Am 17. Juli 2026 wird der spanische Pianist Leo de María in der Križevniška Kirche während des 74. Ljubljana Festivals auftreten. Das Konzert umfasst drei verschiedene musikalische Welten: eine Suite von Enrique Granados, die von Francisco Goyas Kunstwerk inspiriert ist, Franz Liszt's Fantasie, die auf Dantes Göttlicher Komödie basiert, und Sergei Prokofievs monumentale Klaviersonate Nr. 8 in B-Dur. De María, der mit 11 Jahren sein Klavierstudium begann, hat über 50 internationale Preise gewonnen und in renommierten Orten in Europa, Asien und Amerika aufgetreten.

Am 17. Juli 2026 um 17 Uhr wird in der Križevniška Kirche in Ljubljana im Rahmen des 74. Ljubljana Festivals ein besonderes Konzert stattfinden. In der Aufführung wird der spanische Pianist Leo de María, einer der prominentesten jungen Pianisten seiner Generation, zu sehen sein. Bekannt für seine ausdrucksstarke Kraft und technische Meisterschaft, wird de María ein Programm präsentieren, das drei verschiedene musikalische Welten umfasst und dem Publikum eine einzigartige Reise durch ästhetische Perioden und emotionale Zustände bietet.

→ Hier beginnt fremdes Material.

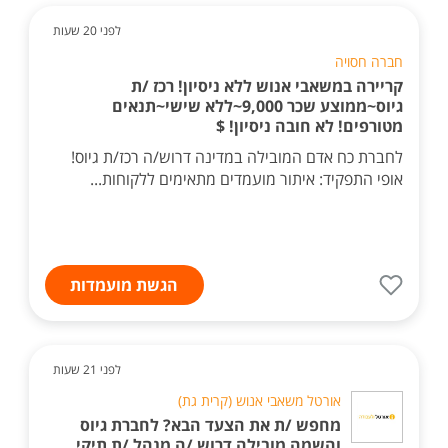
לפני 20 שעות
חברה חסויה
קריירה במשאבי אנוש ללא ניסיון! רכז /ת
גיוס~ממוצע שכר 9,000~ללא שישי~תנאים
מטורפים! לא חובה ניסיון! $
לחברת כח אדם המובילה במדינה דרוש/ה רכז/ת גיוס!
אופי התפקיד: איתור מועמדים מתאימים ללקוחות...
הגשת מועמדות
לפני 21 שעות
אורטל משאבי אנוש (קרית גת)
מחפש /ת את הצעד הבא? לחברת גיוס
והשמה מובילה דרוש /ה מנהל /ת תיקי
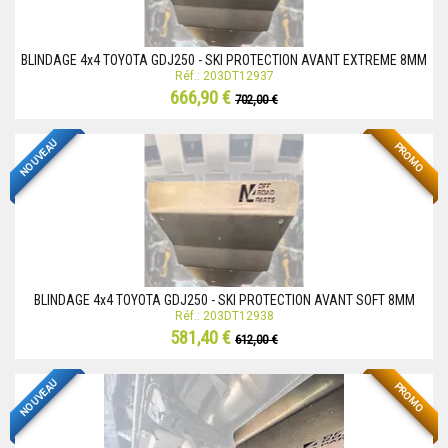
BLINDAGE 4x4 TOYOTA GDJ250 - SKI PROTECTION AVANT EXTREME 8MM
Réf.: 203DT12937
666,90 €
702,00 €
NOUVEAU
PROMO
BLINDAGE 4x4 TOYOTA GDJ250 - SKI PROTECTION AVANT SOFT 8MM
Réf.: 203DT12938
581,40 €
612,00 €
NOUVEAU
PROMO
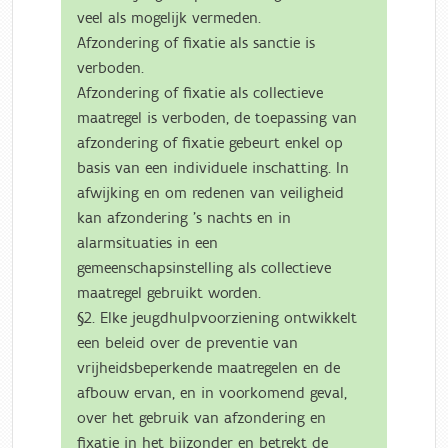
veel als mogelijk vermeden.
Afzondering of fixatie als sanctie is
verboden.
Afzondering of fixatie als collectieve
maatregel is verboden, de toepassing van
afzondering of fixatie gebeurt enkel op
basis van een individuele inschatting. In
afwijking en om redenen van veiligheid
kan afzondering ’s nachts en in
alarmsituaties in een
gemeenschapsinstelling als collectieve
maatregel gebruikt worden.
§2. Elke jeugdhulpvoorziening ontwikkelt
een beleid over de preventie van
vrijheidsbeperkende maatregelen en de
afbouw ervan, en in voorkomend geval,
over het gebruik van afzondering en
fixatie in het bijzonder en betrekt de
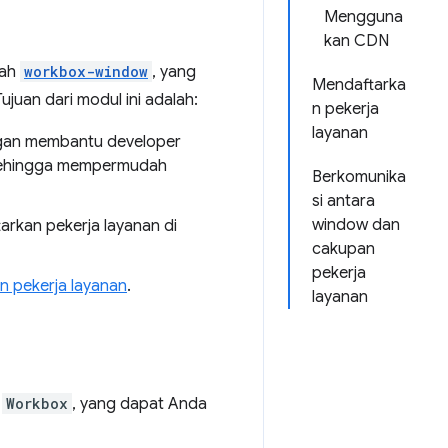
Mengguna
kan CDN
lah
workbox-window
, yang
Mendaftarka
Tujuan dari modul ini adalah:
n pekerja
layanan
ngan membantu developer
sehingga mempermudah
Berkomunika
si antara
window dan
rkan pekerja layanan di
cakupan
pekerja
n pekerja layanan
.
layanan
s
Workbox
, yang dapat Anda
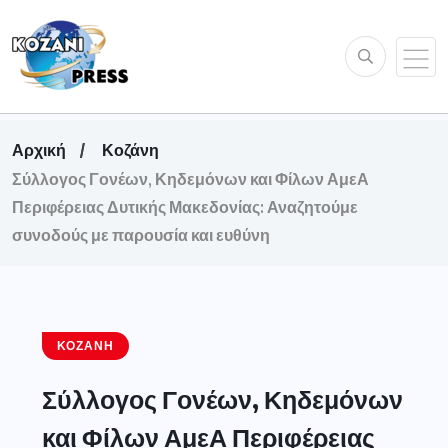
Αρχική
Κοζάνη
Σύλλογος Γονέων, Κηδεμόνων και Φίλων ΑμεΑ
Περιφέρειας Δυτικής Μακεδονίας: Αναζητούμε
συνοδούς με παρουσία και ευθύνη
ΚΟΖΆΝΗ
Σύλλογος Γονέων, Κηδεμόνων
και Φίλων ΑμεΑ Περιφέρειας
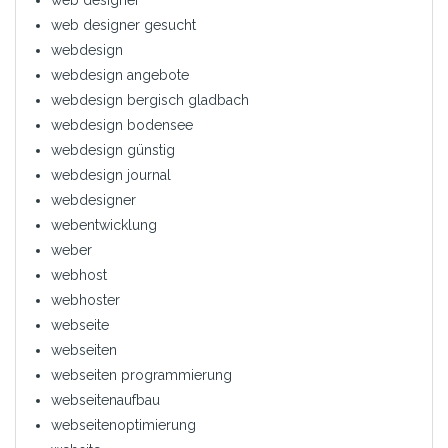
web designer gesucht
webdesign
webdesign angebote
webdesign bergisch gladbach
webdesign bodensee
webdesign günstig
webdesign journal
webdesigner
webentwicklung
weber
webhost
webhoster
webseite
webseiten
webseiten programmierung
webseitenaufbau
webseitenoptimierung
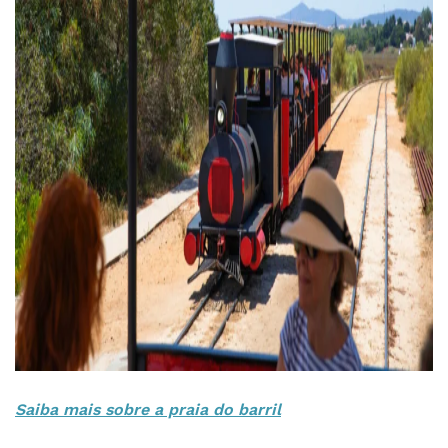
Saiba mais sobre a praia do barril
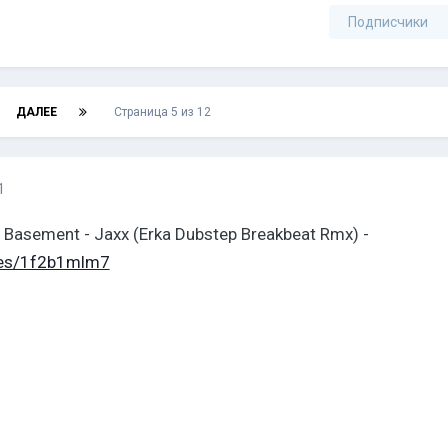
Подписчики
ДАЛЕЕ
Страница 5 из 12
1
 Basement - Jaxx (Erka Dubstep Breakbeat Rmx) -
iles/1f2b1mlm7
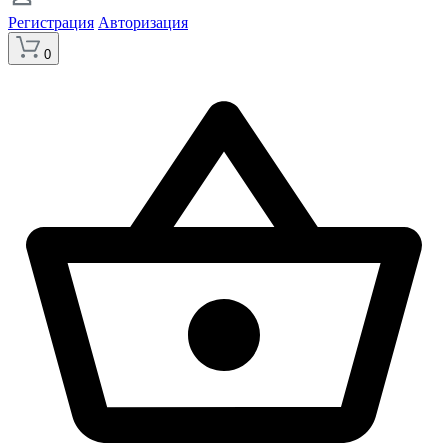
Регистрация
Авторизация
0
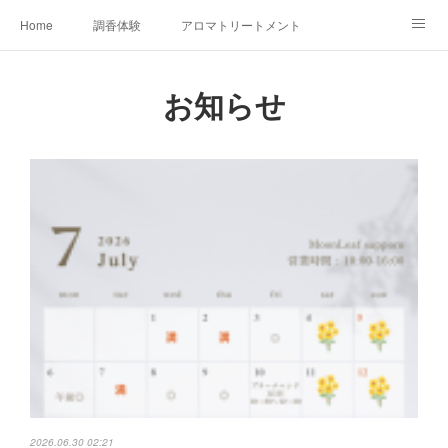
Home
調香体験
アロマトリートメントMenu
アロマテラピー講座（AEAJ)
オリジナルアロマ講座
店舗情報
お知らせ
MoonLeaf・NIKKA
Profile
FOR COMPANY
Ameblo
2026.06.30 02:21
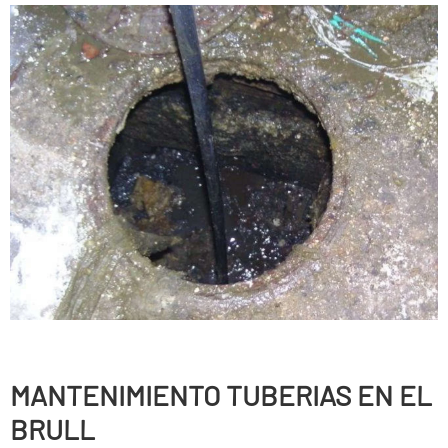
MANTENIMIENTO TUBERIAS EN EL
BRULL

Granados starb tragisch während des Ersten Weltkriegs, und der ausgewählte fünfte Satz, Liebe und Tod, zieht Inspiration aus der Atmosphäre und dem Stolz der spanischen Volkskunst, die in den Werken von Francisco de Goya dargestellt wird.

Liszt komponierte das Stück als eine freie Fantasie, die die Konfrontation zweier völlig unterschiedlicher Welten erforscht, dunkle, schwere Melodien in niedrigen Tönen, die die Hölle repräsentieren, während leichtere, lyrische Melodien Hoffnung bringen. Die technischen Anforderungen und die Geschwindigkeit des Spiels sind kein Selbstzweck, sondern führen den Zuhörer durch ein wahres musikalisches Drama, von der anfänglichen höllischen Spannung bis zur endgültigen Erleichterung. Der Höhepunkt des Konzerts wird Sergei Prokofjews Sonate für Klavier Nr. Das Stück wurde seinem Lebensgefährten Mirra Mendelson gewidmet. Die Komposition verbindet perkussive Energie mit lyrischer Flucht und schafft eine tief widersprüchliche Atmosphäre voller zurückhaltender Spannung und Unruhe.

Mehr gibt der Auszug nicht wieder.